Problem to work on:
Nothing outside the lines below from the one containing "speicherung und -verarbeitung, um" through the one containing "Kamionski transport Centralna Azija" is to be printed; print those exactly, ends included, and drop the pictures.

[Dataset excerpts]
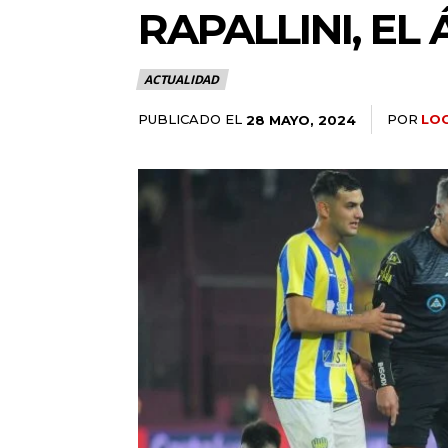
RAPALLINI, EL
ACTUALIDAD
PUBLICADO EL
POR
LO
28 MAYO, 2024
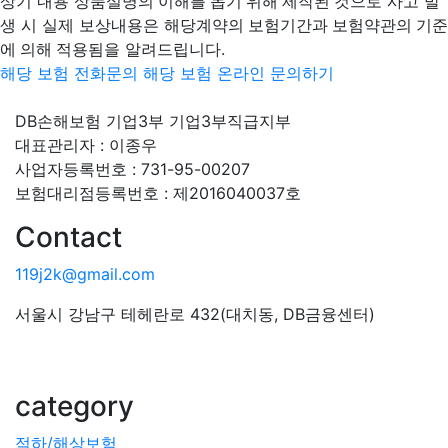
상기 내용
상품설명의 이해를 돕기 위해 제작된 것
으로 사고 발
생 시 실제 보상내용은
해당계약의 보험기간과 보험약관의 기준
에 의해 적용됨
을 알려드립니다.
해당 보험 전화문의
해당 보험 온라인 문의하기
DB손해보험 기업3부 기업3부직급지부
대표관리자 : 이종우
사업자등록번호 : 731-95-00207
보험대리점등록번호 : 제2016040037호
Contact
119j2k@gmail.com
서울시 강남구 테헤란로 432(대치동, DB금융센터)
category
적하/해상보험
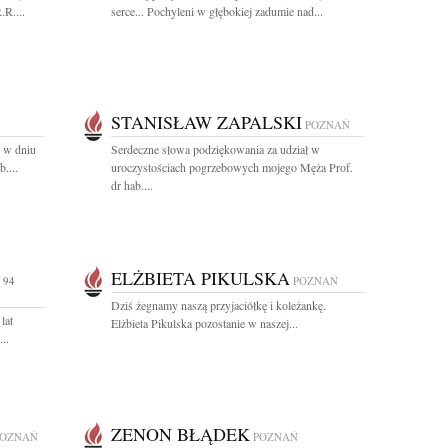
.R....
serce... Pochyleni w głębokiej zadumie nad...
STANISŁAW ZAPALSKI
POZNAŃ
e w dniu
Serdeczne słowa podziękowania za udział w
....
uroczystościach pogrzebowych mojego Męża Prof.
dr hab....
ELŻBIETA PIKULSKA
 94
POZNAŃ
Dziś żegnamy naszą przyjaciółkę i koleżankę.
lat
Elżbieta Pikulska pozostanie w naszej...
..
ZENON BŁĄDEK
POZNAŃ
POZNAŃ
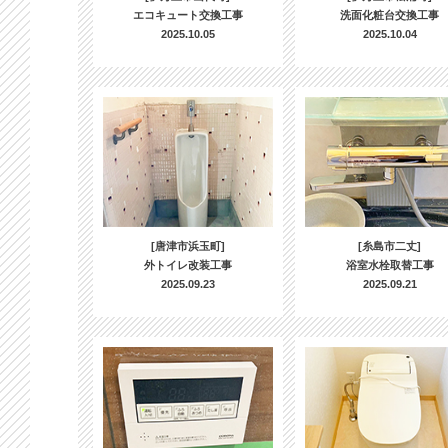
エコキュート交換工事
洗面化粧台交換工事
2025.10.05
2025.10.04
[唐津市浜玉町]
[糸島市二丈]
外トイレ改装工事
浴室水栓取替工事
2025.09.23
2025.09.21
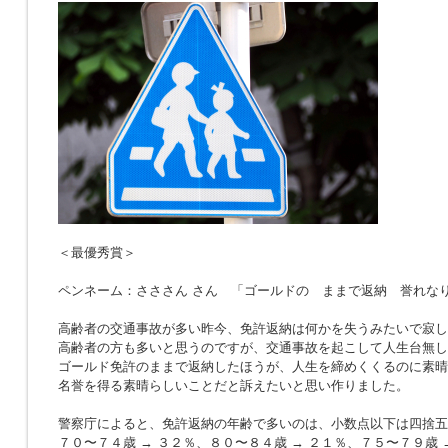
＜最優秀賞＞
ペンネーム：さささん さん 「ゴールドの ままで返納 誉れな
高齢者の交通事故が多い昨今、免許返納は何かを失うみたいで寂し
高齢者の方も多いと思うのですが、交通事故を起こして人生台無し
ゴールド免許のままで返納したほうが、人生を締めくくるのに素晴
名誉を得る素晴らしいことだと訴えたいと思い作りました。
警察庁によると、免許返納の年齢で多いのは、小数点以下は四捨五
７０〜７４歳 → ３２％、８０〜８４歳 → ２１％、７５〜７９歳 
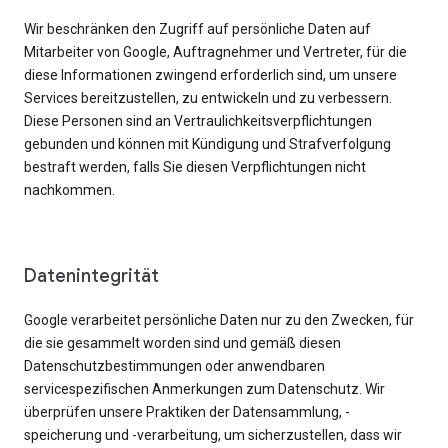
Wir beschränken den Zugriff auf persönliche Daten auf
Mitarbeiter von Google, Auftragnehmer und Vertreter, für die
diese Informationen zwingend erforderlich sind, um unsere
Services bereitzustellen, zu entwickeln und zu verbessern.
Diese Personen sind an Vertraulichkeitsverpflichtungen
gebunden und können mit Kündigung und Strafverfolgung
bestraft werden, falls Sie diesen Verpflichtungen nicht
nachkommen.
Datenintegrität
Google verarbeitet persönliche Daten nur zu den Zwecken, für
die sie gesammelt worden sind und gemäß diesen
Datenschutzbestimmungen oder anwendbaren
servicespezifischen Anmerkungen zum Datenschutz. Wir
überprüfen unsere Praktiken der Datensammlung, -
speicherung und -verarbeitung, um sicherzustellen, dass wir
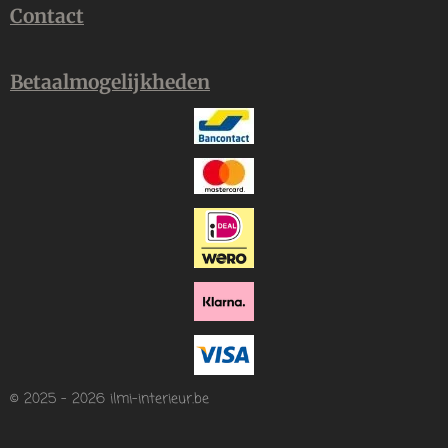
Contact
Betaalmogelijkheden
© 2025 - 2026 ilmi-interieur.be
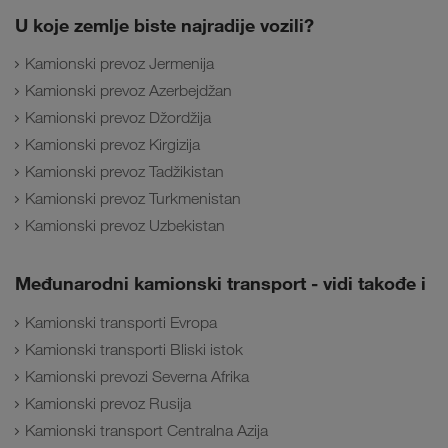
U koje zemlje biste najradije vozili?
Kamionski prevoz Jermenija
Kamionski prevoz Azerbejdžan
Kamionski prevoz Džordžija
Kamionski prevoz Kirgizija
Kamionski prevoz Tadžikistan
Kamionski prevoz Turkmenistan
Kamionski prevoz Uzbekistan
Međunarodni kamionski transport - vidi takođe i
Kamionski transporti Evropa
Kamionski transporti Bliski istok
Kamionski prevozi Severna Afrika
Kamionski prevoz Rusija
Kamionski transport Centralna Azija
==
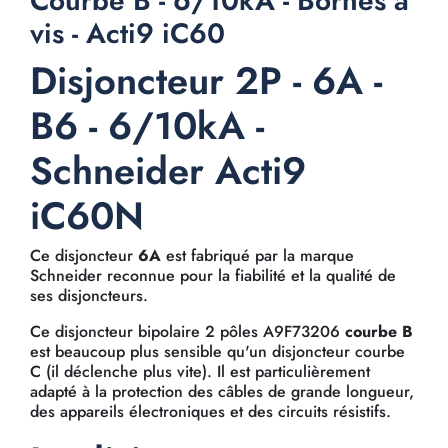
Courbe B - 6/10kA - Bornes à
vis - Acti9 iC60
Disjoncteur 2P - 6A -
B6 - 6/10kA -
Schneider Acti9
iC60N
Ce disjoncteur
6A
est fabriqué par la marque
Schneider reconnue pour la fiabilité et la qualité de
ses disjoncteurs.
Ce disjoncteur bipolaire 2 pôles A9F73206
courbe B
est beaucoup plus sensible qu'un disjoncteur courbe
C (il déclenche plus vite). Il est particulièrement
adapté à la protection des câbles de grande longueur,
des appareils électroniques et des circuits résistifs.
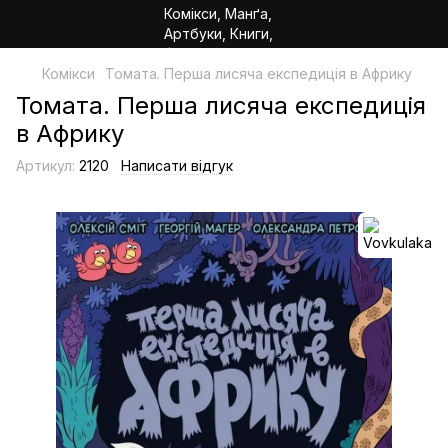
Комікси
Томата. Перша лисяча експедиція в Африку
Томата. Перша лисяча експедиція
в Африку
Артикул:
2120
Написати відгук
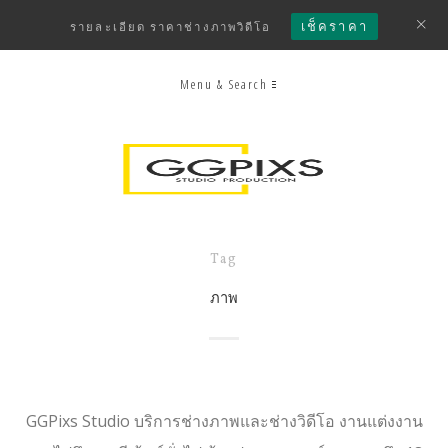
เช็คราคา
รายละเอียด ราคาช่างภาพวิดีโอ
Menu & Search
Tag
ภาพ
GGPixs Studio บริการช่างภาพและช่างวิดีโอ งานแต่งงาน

Reply to the task:
speicherung und -verarbeitung, um sicherzustellen, dass wir
Contact
Betaalmogelijkheden
© 2025 - 2026 ilmi-interieur.be
U koje zemlje biste najradije vozili?
Kamionski prevoz Jermenija
Kamionski prevoz Azerbejdžan
Kamionski prevoz Džordžija
Kamionski prevoz Kirgizija
Kamionski prevoz Tadžikistan
Kamionski prevoz Turkmenistan
Kamionski prevoz Uzbekistan
Međunarodni kamionski transport - vidi takođe i
Kamionski transporti Evropa
Kamionski transporti Bliski istok
Kamionski prevozi Severna Afrika
Kamionski prevoz Rusija
Kamionski transport Centralna Azija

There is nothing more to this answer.